→ **Material shown**:
/---

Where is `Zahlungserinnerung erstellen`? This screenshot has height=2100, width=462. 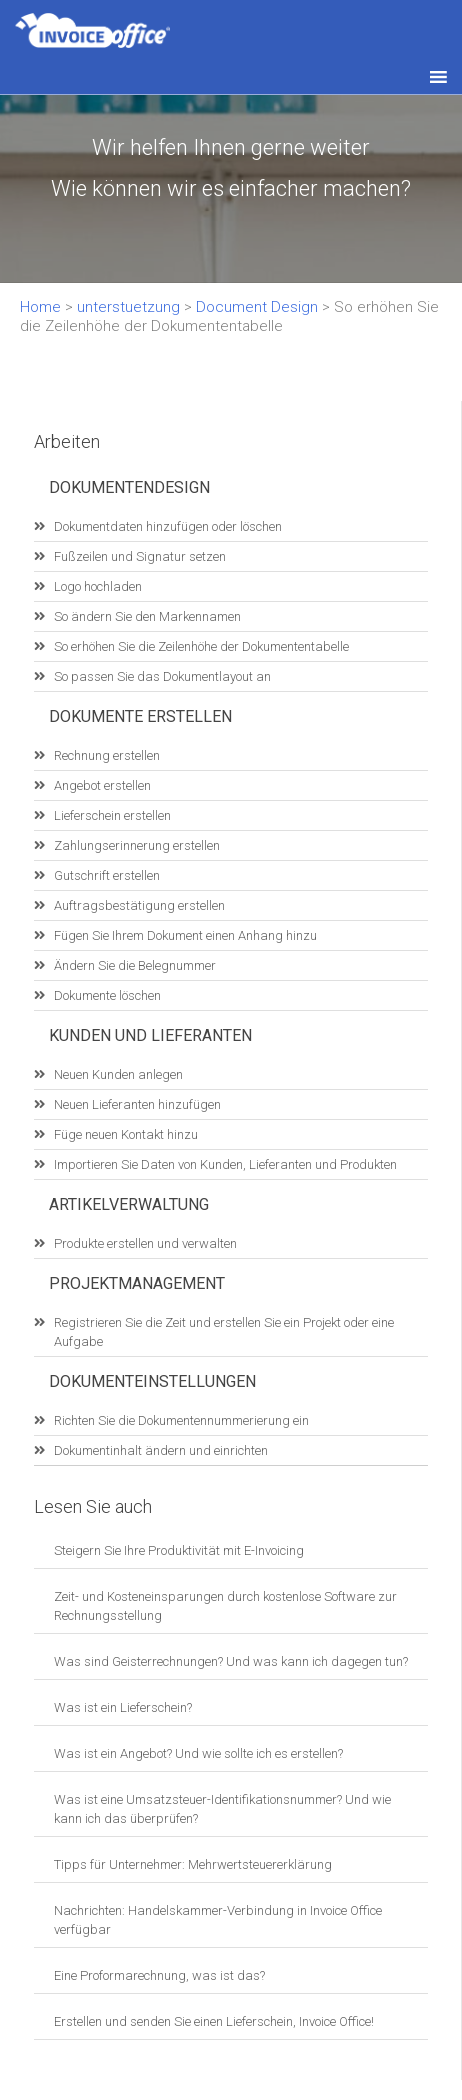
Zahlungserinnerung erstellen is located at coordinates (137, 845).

\---
/---

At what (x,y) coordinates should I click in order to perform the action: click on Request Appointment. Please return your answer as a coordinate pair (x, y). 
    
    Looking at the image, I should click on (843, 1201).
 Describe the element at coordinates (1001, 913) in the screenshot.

\---

→ **About this task**: Write out only the lines that run from the line containing "At what (x,y)" through the line containing "Describe the element", both included, exactly as they appear above.

→ **Answer to this task**:
At what (x,y) coordinates should I click in order to perform the action: click on Request Appointment. Please return your answer as a coordinate pair (x, y). 
    
    Looking at the image, I should click on (843, 1201).
 Describe the element at coordinates (1001, 913) in the screenshot.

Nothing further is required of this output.